In fact, when I think of private label products I am instantly reminded of Dave Nichols’ President’s Choice brand which, similar to Kleenex becoming the calling card for all tissue products, has become the ubiquitous case reference in the grocery chain world.

All this being said Bodnoff’s revelation that MERX, which in its own right has become ubiquitous with government tenders, has begun the transformation from a secure yet confining relationship with Canada’s Federal Government to an open market provider is noteworthy.  Especially when he talks about private labeling the Merx platform through a configurable plug and play process that elevates both the end clients name and partnership value.

The only question is whether Merx can actually achieve what so few in the high tech industry have been able to accomplish . . . surviving and expanding beyond the single track client relationship that both defined and built the original business.

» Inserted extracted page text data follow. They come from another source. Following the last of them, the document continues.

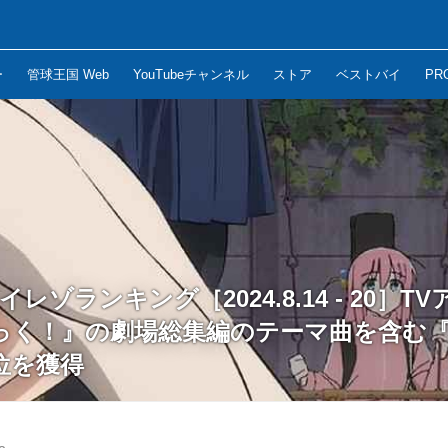
ー
管球王国 Web
YouTubeチャンネル
ストア
ベストバイ
PR
ハイレゾランキング［2024.8.14 - 20］
っく！』の劇場総集編のテーマ曲を含む『R
位を獲得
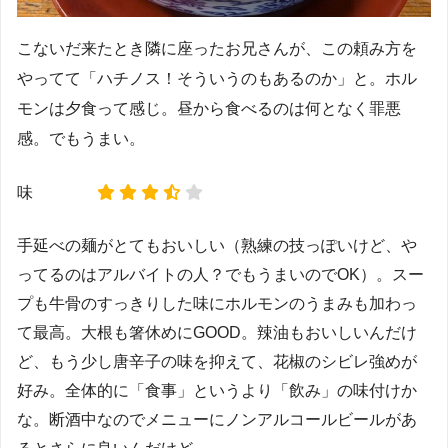
こないだ来たとき隣に座ったお兄さんが、この頼み方を
やってて「ハチノス！そういうのもあるのか」と。ホル
モンは夕食って感じ。昼から食べるのは何となく罪悪
感。でもうまい。
味
手延べの麺がとてもおいしい（熟練の技っぽいけど、や
ってるのはアルバイトの人？でもうまいのでOK）。スー
プも牛骨のすっきりした味にホルモンのうまみも加わっ
て最高。大根も箸休めにGOOD。辣油もおいしいんだけ
ど、もう少し唐辛子の味を抑えて、花椒のシビレ強めが
好み。全体的に「食事」というより「飲み」の味付けか
な。断酒中なのでメニューにノンアルコールビールがあ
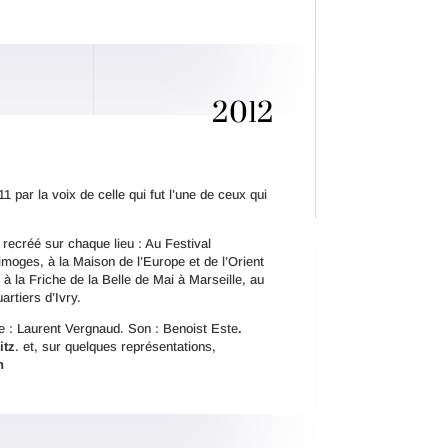
2012
 par la voix de celle qui fut l’une de ceux qui
 recréé sur chaque lieu : Au Festival
moges, à la Maison de l’Europe et de l’Orient
 à la Friche de la Belle de Mai à Marseille, au
rtiers d’Ivry.
e : Laurent Vergnaud. Son : Benoist Este
.
itz
. et, sur quelques représentations,
h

Let’s take a trip across the pond to consider the Elcom story.

Elcom’s origins and continuing success is based upon their long-standing 12-year relationship with the Scottish Government, in which they have become the engine behind the highly successful eProcurement Scotland initiative.

While there is no doubt that the company’s solution has found its proverbial sweet spot with the Scottish Government in terms of showcasing the potential of its technology, one might be hard pressed to quantify similar results beyond the framework of this primary relationship.  This of course is the critical point.  Is Elcom’s solution scalable beyond a uniquely strong but limited partnership with a key client?

Even my own company, which I sold for $12 million back in the frenzied dot.com boom days, provides a lesson worth noting.  Specifically, our revenue stream was based on delivering an incredibly high level of needed service to a single, large government customer.  While we would eventually go on to land other accounts such as the New York City Transit Authority, in truth nothing came close to equaling our success through the original relationship in which our mark was made.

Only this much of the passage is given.